Igualmente se conclui que, por seu turno, a inscrição no registo de residentes não habituais tem natureza exclusivamente declarativa, e não efeitos constitutivos do direito de ser tributado nos termos do respectivo regime.

O pedido de inscrição como residente não habitual, estabelecido no n.º 10 do art. 16.º do CIRS deve, então, reputar-se um dever acessório do contribuinte (art. 31.º, n.º 2 da LGT), que serve a finalidade de facilitação da fiscalização da situação tributária do contribuinte e da aplicação do beneficio fiscal, de modo a que a AT proceda ao controlo dos registos do contribuinte no seu cadastro, bem como dos demais elementos em seu poder, solicite eventuais elementos adicionais para verificar que o interessado foi considerado como residente fiscal noutra jurisdição, e valide o cumprimento dos requisitos legalmente previstos.

Sendo, porém, da verificação destes requisitos, e não da solicitação ou realização daquela inscrição no registo, que depende a constituição do direito a ser tributado, de modo desagravado, como RNH.

Assim, considerando que se trata de um dever acessório, ao respetivo incumprimento pode corresponder uma contraordenação tributária (cfr. art. 117.º do Regime Geral das Infrações Tributárias), mas isso não interfere com o direito à redução ou isenção tributária adveniente do regime do RNH, que assenta estritamente na satisfação das condições materiais legalmente previstas, e não pressupõe, como requisito substancial adicional, a inscrição cadastral.

Conclui-se, pois, que a aplicação do regime dos residentes não habituais exige a verificação de dois requisitos – de o sujeito passivo se ter tornado fiscalmente residente em território português e não ter sido nele residente em qualquer dos cinco anos anteriores –, mas não depende da correspondente inscrição no cadastro.

Como tal, a falta ou intempestividade da inscrição como residente não habitual não determina, por si mesma, a exclusão do regime correspondente.
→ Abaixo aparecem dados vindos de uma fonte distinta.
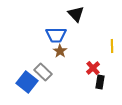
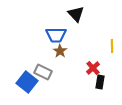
gray rectangle: rotated 18 degrees counterclockwise
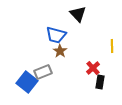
black triangle: moved 2 px right
blue trapezoid: rotated 15 degrees clockwise
gray rectangle: rotated 48 degrees counterclockwise
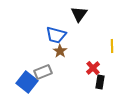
black triangle: moved 1 px right; rotated 18 degrees clockwise
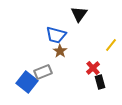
yellow line: moved 1 px left, 1 px up; rotated 40 degrees clockwise
black rectangle: rotated 24 degrees counterclockwise
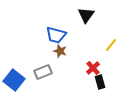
black triangle: moved 7 px right, 1 px down
brown star: rotated 16 degrees counterclockwise
blue square: moved 13 px left, 2 px up
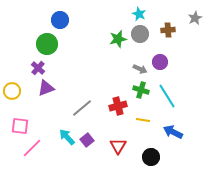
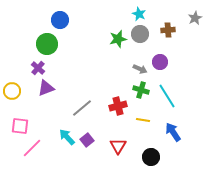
blue arrow: rotated 30 degrees clockwise
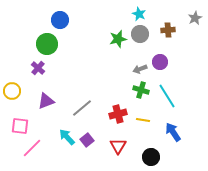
gray arrow: rotated 136 degrees clockwise
purple triangle: moved 13 px down
red cross: moved 8 px down
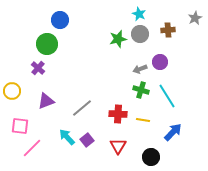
red cross: rotated 18 degrees clockwise
blue arrow: rotated 78 degrees clockwise
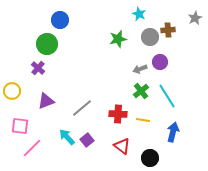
gray circle: moved 10 px right, 3 px down
green cross: moved 1 px down; rotated 35 degrees clockwise
blue arrow: rotated 30 degrees counterclockwise
red triangle: moved 4 px right; rotated 24 degrees counterclockwise
black circle: moved 1 px left, 1 px down
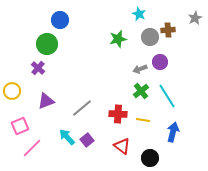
pink square: rotated 30 degrees counterclockwise
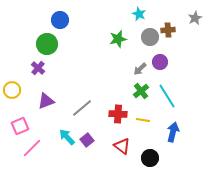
gray arrow: rotated 24 degrees counterclockwise
yellow circle: moved 1 px up
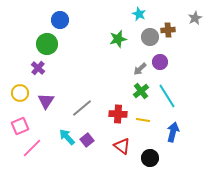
yellow circle: moved 8 px right, 3 px down
purple triangle: rotated 36 degrees counterclockwise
Destarte, pelo facto de não ter sido aplicado o regime dos residentes não habituais, os actos de liquidação em causa são ilegais por erro nos pressupostos de direito, o que implica a sua anulação, nos termos do n.º 1 do artigo 163.º do Código do Procedimento Administrativo.

 

  1. Conclui-se, assim, na esteira da citada jurisprudência, que a inscrição no registo de residentes não habituais tem natureza declarativa, não tendo efeitos constitutivos do direito a ser tributado nos termos do respectivo regime e, como tal, a intempestividade do pedido de inscrição não afasta a sua aplicação.

 

  1. O pedido formulado nos autos versa sobre a impugnação do acto de liquidação de IRS do ano de 2021.

 

  1. Os Requerentes residiram na Alemanha entre os anos de 2006 a 2018.

 

  1. Não tendo sido residentes fiscais em Portugal nos cinco anos anteriores a 2019 (facto este que é aceite pela Requerida, mormente no artigo 47.º da Resposta), nem a 2018 (se tivermos em conta que, neste ano, a Requerente mulher consta já do cadastro da AT como residente em Portugal).

 

  1. Os Requerentes pretendem ser tributados de acordo com o regime dos residentes não habituais no ano de 2021.

 

  1. Não tendo sido aplicado este regime de tributação, o acto tributário de liquidação em causa é ilegal, por erro nos pressupostos de direito, o que acarreta a sua anulação, nos termos do artigo 163.º, n.º 1 do Código do Procedimento Administrativo.

 

  1. Por último, na sua resposta, a Requerida, alega ainda que a interpretação do artigo 16.º, n.º 10 do CIRS, segundo a qual a inscrição aí prevista tem “efeito meramente declarativo” é inconstitucional por violação “frontal aos princípios da Legalidade, do Sistema Fiscal e da Segurança Jurídica (cf. artigos 3.º, n.º 3, 103.º, n.º 2 e 267.º, n.º 2 e 2.º todos da CRP) – cfr. ponto 89.º e seguintes da Resposta apresentada.

 

  1. Da análise do que aí se expõe, porém, resulta que a Requerida explana uma argumentação que revela a sua discordância com a jurisprudência do CAAD anteriormente mencionada, segundo a qual a inscrição em causa tem efeito meramente declarativo, sem um confronto em sentido próprio entre o artigo 16.º, n.º 10 do CIRS e as referidas normas constitucionais. Por outras palavras, tais normas constitucionais são invocadas, mas não se apresentam razões que, efetivamente, as coloquem como parâmetros com demonstração do porquê da respetiva violação.

 

  1. Improcede, pois, por não demonstrada, a invocada inconstitucionalidade da interpretação do artigo 16.º, n.º 10 do CIRS.

 

Decisão:

 

Temos em que se decide julgar procedente o pedido de pronúncia arbitral, com a anulação do acto de liquidação de IRS, referente ao ano de 2021.

 

Valor do processo:

 

Nos termos do artigo 97.º-A, n.º 1, alínea a) do Código de Procedimento e Processo Tributário, conjugado com o artigo 3.º, n.º 2 do Regulamento de Custas nos Processos de Arbitragem Tributária, fixa-se ao processo o valor de € 2.301,30.

 

Custas:

 

Nos termos do artigo 22.º, n.º 4 do RJAT fixa-se o montante das custas em € 612,00, nos termos que resultam da aplicação da tabela I, ao Regulamento de Custas nos Processos de Arbitragem Tributária, a cargo da Requerida.

 

Notifique-se.

 

Lisboa, 12 de Junho de 2024

 

 

 

 

A Árbitra,

 

Alexandra Gonçalves Marques

 

Texto elaborado por computador, nos termos do artigo 131.º, n.º 5 do Código de Processo Civil, aplicável ex vi artigo 29.º, n.º 1 do RJAT.